Top of LISTED ENTRIES

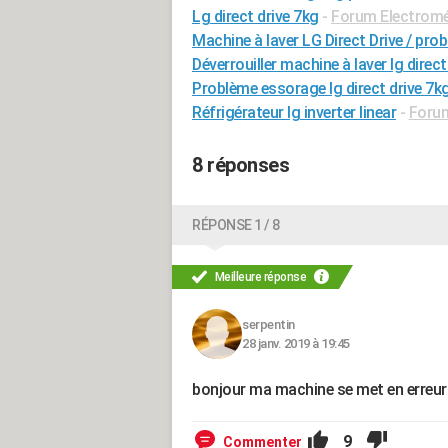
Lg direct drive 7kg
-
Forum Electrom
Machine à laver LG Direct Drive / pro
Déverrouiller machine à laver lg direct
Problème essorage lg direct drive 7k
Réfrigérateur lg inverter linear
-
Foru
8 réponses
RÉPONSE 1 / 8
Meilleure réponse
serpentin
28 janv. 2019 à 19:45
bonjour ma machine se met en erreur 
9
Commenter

Bottom of LISTED ENTRIES
Top of LISTED ENTRIES

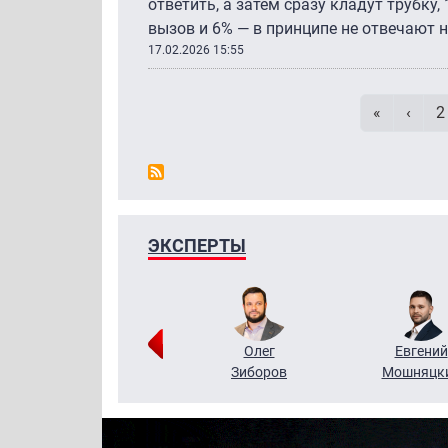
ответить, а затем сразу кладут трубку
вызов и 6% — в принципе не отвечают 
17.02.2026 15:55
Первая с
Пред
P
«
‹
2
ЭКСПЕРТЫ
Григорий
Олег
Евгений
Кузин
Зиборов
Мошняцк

Bottom of LISTED ENTRIES
Top of LISTED ENTRIES

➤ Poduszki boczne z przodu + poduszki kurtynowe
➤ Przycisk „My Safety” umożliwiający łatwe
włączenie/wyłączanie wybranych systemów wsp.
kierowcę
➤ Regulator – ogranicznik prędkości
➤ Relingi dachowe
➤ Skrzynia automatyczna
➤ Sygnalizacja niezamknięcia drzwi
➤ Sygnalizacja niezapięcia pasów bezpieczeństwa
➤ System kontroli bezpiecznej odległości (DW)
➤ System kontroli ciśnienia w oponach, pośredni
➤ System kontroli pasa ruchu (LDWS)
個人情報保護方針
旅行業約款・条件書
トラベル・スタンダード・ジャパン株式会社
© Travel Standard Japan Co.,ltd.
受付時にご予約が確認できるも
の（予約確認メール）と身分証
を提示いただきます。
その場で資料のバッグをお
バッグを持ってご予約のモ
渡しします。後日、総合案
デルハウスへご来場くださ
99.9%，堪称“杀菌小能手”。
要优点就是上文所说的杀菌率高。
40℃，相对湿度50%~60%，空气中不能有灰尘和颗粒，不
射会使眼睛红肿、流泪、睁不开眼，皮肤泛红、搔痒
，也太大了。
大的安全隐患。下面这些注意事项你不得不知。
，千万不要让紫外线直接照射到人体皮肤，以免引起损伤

Bottom of LISTED ENTRIES

*ACTIVITY:*
Whenever a line above includes "Sygnalizacja", copy it in full.

*ANSWER SPACE:*
➤ Sygnalizacja niezamknięcia drzwi
➤ Sygnalizacja niezapięcia pasów bezpieczeństwa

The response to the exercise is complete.